You guys are dentists?

I'm a dentist!

"They came to visit my office and take some pictures and that kind of stuff," said Brown, a D.D.S. who practices in Kahaluu. It was cool. On the Hoonanea, four out of five dentists ... were from Japan.

But no talk about tooth decay, or what brand of sugarless gum they would recommend, if surveyed. It was time to put the office behind them. It was time to sail.

Sailing is a team sport that demands precision and finesse, and the gang went to it. The winds were higher, much higher, than the Japanese crew members were used to in their races on Tokyo Bay. It was thrilling. Brown and company went with the theme of safety first, and then having a good time. They just wanted to keep everybody on the boat.

But then they won. And they won. And they won.

"There are different levels of competition, certainly," Brown said. "We're in it for the fun level." But at the fun level, he and the other dentists of the Hoonanea went for it. And they ended up champions.

This year the crew is back. Brown was to see them again for the first time last night.
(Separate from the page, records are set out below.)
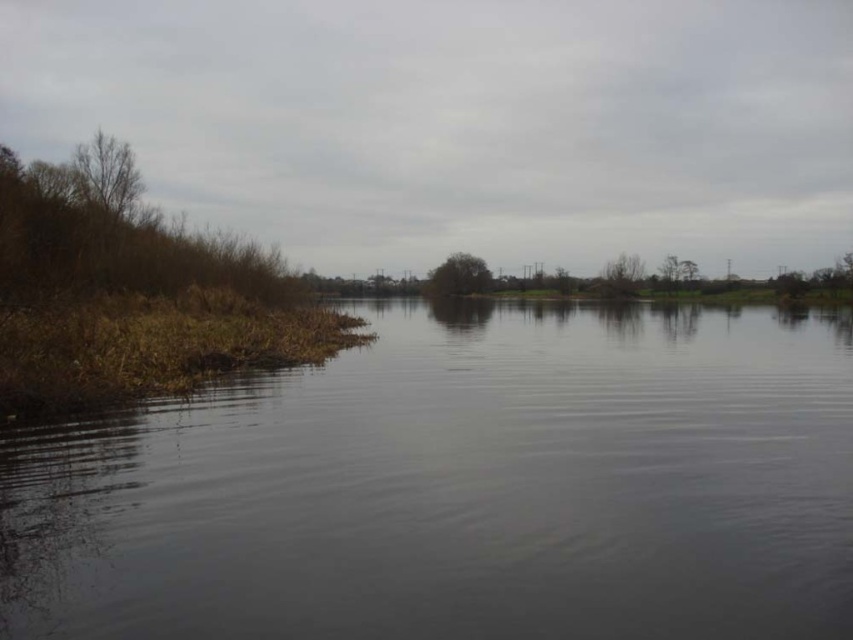 Is dark water at center taller than bare branches at left?

No.

Is dark water at center shorter than bare branches at left?

Yes, dark water at center is shorter than bare branches at left.

Locate an element on the screen. The height and width of the screenshot is (640, 853). dark water at center is located at coordinates (x=460, y=486).

Between bare branches at left and green leafy tree at center, which one has less height?

Standing shorter between the two is green leafy tree at center.

Can you confirm if bare branches at left is smaller than green leafy tree at center?

Indeed, bare branches at left has a smaller size compared to green leafy tree at center.

You are a GUI agent. You are given a task and a screenshot of the screen. Output one action in this format:
    pyautogui.click(x=<x>, y=<y>)
    Task: Click on the bare branches at left
    This screenshot has height=640, width=853.
    Given the screenshot: What is the action you would take?
    pyautogui.click(x=107, y=173)

This screenshot has height=640, width=853. I want to click on bare branches at left, so click(x=107, y=173).

Who is more forward, (86,186) or (439,282)?

Point (86,186) is more forward.

Is bare branches at left positioned before green matte tree at center?

Yes.

Which is behind, point (112, 150) or point (447, 278)?

Positioned behind is point (447, 278).

Find the location of a particular element. This screenshot has height=640, width=853. bare branches at left is located at coordinates (107, 173). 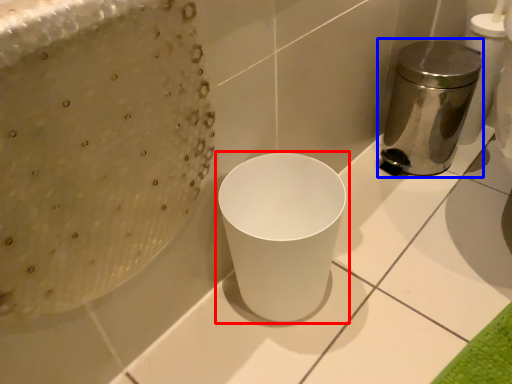 Question: Among these objects, which one is nearest to the camera, waste container (highlighted by a red box) or appliance (highlighted by a blue box)?

Choices:
 (A) waste container
 (B) appliance

Answer: (A)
There may be a new face here or there. Perhaps a tweak or two. He wasn't sure yet. But most of his guys should be there.

"I don't think they went out there to find more dentists," the skipper joked.

He was looking forward to getting together with his old crew, his new friends. The Asahi Super Cup promotes international goodwill through sailing, Brown said. In his case, it worked. With just a few days together in 2000, the team headlined by a group of international oral hygiene professionals bonded beautifully, then won.

"It was a wonderful experience for me last year," Brown said.

The guys have invited him to come to Japan to visit and sail. He'll do it, he said. He showed them Hawaii's waters. Now they want to return the favor. "It's just a question of when we can work it out," Brown said.

But first there's this one little thing of five races over three days, today, Saturday, Sunday.

Good luck, sailing dentists.

Drill 'em.



Kalani Simpson's column runs Sundays, Tuesdays and Fridays.